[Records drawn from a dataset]
*** Begin section ***
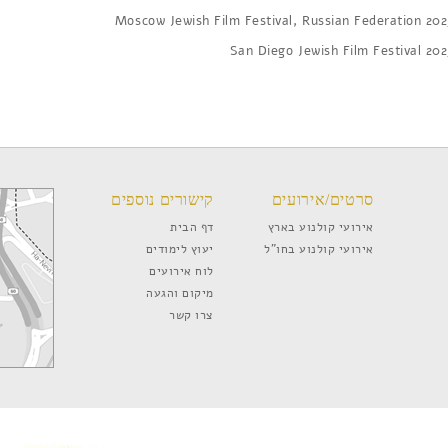
Moscow Jewish Film Festival, Russian Federation 202
San Diego Jewish Film Festival 202
סרטים/אירועים
קישורים נוספים
אירועי קולנוע בארץ
דף הבית
אירועי קולנוע בחו”ל
יעוץ לימודים
לוח אירועים
מיקום והגעה
צרו קשר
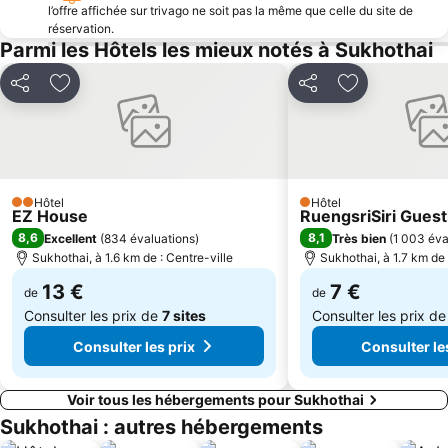
l’offre affichée sur trivago ne soit pas la même que celle du site de
réservation.
Parmi les Hôtels les mieux notés à Sukhothai
Partager
Ajouter à mes favoris
Partager
Ajouter à mes
Hôtel
Hôtel
2 Étoiles
1 Étoiles
EZ House
RuengsriSiri Gues
8,6
8,1
Excellent
(
834 évaluations
)
Très bien
(
1 003 éva
Sukhothai, à 1.6 km de : Centre-ville
Sukhothai, à 1.7 km de 
13 €
7 €
de
de
Consulter les prix de
7 sites
Consulter les prix d
Consulter les prix
Consulter le
Voir tous les hébergements pour Sukhothai
Sukhothai : autres hébergements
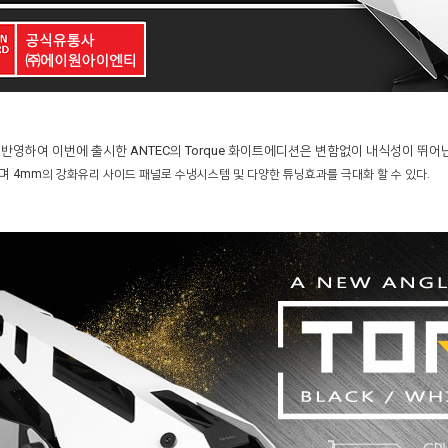
반영하여 이번에 출시한 ANTEC의 Torque 화이트에디션은 변함없이 내식성이 뛰어
며
4mm의 강화유리 사이드 패널로 수냉시스템 및 다양한 튜닝효과를 극대화 할 수 있다.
*** End section ***
**EXERCISE GOAL**
Pictures stay out of this copy; write out the entries above exactly.

**REPLY**
Moscow Jewish Film Festival, Russian Federation 202
San Diego Jewish Film Festival 202
סרטים/אירועים
קישורים נוספים
אירועי קולנוע בארץ
דף הבית
אירועי קולנוע בחו”ל
יעוץ לימודים
לוח אירועים
מיקום והגעה
צרו קשר
l’offre affichée sur trivago ne soit pas la même que celle du site de
réservation.
Parmi les Hôtels les mieux notés à Sukhothai
Partager
Ajouter à mes favoris
Partager
Ajouter à mes
Hôtel
Hôtel
2 Étoiles
1 Étoiles
EZ House
RuengsriSiri Gues
8,6
8,1
Excellent
(
834 évaluations
)
Très bien
(
1 003 éva
Sukhothai, à 1.6 km de : Centre-ville
Sukhothai, à 1.7 km de 
13 €
7 €
de
de
Consulter les prix de
7 sites
Consulter les prix d
Consulter les prix
Consulter le
Voir tous les hébergements pour Sukhothai
Sukhothai : autres hébergements
반영하여 이번에 출시한 ANTEC의 Torque 화이트에디션은 변함없이 내식성이 뛰어
며
4mm의 강화유리 사이드 패널로 수냉시스템 및 다양한 튜닝효과를 극대화 할 수 있다.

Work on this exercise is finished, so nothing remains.